§ Exercise instructions:
Restate word for word the entries below, starting with the line with "Maratón de Tokio (356, 2504)" and continuing through the line with "Galerie (295, 175)". Include both of those lines and no others.

(Data items)
□ □ □

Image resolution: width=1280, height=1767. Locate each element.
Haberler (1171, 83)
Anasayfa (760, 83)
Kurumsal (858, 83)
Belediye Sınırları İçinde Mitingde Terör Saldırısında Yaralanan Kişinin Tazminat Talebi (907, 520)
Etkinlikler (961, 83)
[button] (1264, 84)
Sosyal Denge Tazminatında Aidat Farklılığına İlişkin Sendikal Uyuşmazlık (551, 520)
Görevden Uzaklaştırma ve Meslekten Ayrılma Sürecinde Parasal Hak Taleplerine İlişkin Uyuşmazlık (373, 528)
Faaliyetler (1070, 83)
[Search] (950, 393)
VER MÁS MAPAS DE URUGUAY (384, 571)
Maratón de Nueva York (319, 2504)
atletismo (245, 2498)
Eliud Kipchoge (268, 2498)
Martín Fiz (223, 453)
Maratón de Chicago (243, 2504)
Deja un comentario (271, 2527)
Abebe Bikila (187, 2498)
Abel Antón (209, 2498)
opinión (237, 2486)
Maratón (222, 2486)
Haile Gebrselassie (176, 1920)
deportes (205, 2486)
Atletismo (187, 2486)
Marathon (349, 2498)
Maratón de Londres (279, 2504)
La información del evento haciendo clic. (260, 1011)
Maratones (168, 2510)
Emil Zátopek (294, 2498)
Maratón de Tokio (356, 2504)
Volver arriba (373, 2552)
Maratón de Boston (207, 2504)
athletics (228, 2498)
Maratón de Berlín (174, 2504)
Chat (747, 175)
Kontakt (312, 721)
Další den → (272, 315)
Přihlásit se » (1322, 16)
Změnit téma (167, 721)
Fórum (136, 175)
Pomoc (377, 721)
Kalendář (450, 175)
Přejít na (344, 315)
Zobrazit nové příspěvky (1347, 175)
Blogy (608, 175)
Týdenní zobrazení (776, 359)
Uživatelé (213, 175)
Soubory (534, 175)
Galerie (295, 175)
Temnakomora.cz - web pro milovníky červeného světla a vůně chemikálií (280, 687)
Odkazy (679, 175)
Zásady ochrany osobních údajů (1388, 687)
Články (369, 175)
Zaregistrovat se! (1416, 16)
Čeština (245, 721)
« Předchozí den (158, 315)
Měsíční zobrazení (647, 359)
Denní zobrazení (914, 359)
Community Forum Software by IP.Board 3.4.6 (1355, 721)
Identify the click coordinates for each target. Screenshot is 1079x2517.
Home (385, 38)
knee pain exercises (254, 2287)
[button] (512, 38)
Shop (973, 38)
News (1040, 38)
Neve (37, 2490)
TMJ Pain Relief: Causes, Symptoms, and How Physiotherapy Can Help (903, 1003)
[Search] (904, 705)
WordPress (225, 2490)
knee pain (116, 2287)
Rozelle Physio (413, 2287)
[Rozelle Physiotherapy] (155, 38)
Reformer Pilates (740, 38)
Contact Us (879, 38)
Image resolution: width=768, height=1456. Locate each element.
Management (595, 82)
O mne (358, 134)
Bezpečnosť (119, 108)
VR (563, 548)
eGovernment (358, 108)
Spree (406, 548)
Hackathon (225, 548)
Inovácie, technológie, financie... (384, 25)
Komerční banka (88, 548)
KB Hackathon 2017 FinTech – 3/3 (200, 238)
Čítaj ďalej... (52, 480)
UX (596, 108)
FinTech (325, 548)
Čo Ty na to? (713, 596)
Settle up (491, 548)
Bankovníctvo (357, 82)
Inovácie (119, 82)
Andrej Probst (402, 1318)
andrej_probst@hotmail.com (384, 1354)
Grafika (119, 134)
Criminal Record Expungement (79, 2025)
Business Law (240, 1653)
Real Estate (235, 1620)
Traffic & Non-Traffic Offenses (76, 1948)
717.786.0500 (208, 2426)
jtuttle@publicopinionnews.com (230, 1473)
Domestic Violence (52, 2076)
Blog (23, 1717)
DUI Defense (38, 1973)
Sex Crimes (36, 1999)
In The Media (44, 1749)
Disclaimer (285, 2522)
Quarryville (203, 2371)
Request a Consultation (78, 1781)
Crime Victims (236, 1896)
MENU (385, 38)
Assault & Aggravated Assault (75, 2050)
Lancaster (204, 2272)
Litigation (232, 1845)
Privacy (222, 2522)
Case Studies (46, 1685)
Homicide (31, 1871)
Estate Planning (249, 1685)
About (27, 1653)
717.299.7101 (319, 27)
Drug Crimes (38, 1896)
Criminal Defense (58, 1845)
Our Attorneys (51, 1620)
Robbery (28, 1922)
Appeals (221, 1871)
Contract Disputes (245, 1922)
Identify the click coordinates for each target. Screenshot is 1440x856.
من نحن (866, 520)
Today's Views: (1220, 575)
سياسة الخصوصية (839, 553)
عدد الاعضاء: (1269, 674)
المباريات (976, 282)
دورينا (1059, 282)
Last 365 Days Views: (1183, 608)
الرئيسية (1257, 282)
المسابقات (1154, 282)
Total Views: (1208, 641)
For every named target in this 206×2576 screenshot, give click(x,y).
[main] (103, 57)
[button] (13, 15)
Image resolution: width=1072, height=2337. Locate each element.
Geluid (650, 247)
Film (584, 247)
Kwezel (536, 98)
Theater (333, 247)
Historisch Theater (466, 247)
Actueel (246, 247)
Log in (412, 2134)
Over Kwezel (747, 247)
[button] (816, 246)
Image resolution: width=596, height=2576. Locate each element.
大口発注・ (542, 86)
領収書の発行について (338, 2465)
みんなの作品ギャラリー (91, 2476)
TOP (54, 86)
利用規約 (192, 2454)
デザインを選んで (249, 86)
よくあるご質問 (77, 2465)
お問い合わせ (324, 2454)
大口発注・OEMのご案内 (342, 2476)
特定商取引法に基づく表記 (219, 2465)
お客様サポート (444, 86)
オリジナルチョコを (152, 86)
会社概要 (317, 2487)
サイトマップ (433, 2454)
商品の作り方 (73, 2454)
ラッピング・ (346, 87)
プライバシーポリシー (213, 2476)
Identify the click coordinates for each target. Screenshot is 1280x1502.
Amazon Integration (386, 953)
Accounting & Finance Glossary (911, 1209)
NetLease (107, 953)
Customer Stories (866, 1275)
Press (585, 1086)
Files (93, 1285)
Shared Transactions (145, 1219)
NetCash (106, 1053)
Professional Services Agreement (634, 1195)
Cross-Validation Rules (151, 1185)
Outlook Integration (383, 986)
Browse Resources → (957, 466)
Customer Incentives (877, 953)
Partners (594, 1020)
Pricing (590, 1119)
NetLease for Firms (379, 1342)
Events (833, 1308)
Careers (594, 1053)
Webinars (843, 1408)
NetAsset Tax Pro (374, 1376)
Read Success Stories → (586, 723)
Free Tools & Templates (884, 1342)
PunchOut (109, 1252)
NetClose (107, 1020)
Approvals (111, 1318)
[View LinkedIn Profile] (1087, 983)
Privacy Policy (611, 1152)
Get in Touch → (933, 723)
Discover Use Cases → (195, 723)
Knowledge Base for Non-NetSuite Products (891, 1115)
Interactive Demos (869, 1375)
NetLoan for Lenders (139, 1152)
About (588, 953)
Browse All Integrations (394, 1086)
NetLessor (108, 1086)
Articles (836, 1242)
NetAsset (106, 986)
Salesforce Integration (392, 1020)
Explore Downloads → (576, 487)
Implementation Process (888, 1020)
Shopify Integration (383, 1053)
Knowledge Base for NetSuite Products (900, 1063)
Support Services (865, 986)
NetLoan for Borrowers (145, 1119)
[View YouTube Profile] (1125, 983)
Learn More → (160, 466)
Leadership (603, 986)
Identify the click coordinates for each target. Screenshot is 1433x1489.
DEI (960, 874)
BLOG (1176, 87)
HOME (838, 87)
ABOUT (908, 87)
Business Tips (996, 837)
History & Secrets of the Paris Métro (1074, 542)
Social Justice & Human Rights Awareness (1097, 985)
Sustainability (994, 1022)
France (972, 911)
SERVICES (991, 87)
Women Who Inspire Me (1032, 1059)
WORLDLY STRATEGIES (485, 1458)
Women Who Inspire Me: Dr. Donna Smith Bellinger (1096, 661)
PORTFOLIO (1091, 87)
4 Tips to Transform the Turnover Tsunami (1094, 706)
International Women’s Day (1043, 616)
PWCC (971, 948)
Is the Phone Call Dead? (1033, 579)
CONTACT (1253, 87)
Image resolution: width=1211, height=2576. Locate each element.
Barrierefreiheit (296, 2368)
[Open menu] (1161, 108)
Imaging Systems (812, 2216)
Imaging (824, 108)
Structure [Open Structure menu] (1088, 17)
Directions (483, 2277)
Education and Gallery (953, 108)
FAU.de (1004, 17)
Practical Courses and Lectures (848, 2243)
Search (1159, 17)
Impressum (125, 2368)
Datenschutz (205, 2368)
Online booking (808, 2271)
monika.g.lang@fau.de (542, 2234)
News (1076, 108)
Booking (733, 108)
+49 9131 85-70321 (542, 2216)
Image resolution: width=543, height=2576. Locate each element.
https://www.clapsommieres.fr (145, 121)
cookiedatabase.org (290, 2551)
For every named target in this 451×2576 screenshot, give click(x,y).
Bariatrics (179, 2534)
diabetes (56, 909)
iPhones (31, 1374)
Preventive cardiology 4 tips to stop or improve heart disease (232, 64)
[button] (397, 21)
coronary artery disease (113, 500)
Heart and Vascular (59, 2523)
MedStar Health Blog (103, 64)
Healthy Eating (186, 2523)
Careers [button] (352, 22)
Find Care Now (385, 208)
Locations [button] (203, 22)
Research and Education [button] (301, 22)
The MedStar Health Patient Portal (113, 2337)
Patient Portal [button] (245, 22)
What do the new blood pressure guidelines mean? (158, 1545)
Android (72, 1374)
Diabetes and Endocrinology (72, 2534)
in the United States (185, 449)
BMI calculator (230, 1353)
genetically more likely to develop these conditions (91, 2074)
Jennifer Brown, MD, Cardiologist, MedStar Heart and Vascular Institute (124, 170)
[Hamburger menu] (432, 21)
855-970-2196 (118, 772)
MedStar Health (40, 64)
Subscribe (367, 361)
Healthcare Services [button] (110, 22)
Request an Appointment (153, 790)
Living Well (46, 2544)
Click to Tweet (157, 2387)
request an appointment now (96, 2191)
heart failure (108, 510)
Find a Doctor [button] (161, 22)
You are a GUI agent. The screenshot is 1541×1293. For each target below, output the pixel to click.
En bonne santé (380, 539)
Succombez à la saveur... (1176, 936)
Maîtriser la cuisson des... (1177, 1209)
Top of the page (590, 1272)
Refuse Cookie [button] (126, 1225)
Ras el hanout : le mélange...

□ □ □

§ Response to the task:
Maratón de Tokio (356, 2504)
Volver arriba (373, 2552)
Maratón de Boston (207, 2504)
athletics (228, 2498)
Maratón de Berlín (174, 2504)
Chat (747, 175)
Kontakt (312, 721)
Další den → (272, 315)
Přihlásit se » (1322, 16)
Změnit téma (167, 721)
Fórum (136, 175)
Pomoc (377, 721)
Kalendář (450, 175)
Přejít na (344, 315)
Zobrazit nové příspěvky (1347, 175)
Blogy (608, 175)
Týdenní zobrazení (776, 359)
Uživatelé (213, 175)
Soubory (534, 175)
Galerie (295, 175)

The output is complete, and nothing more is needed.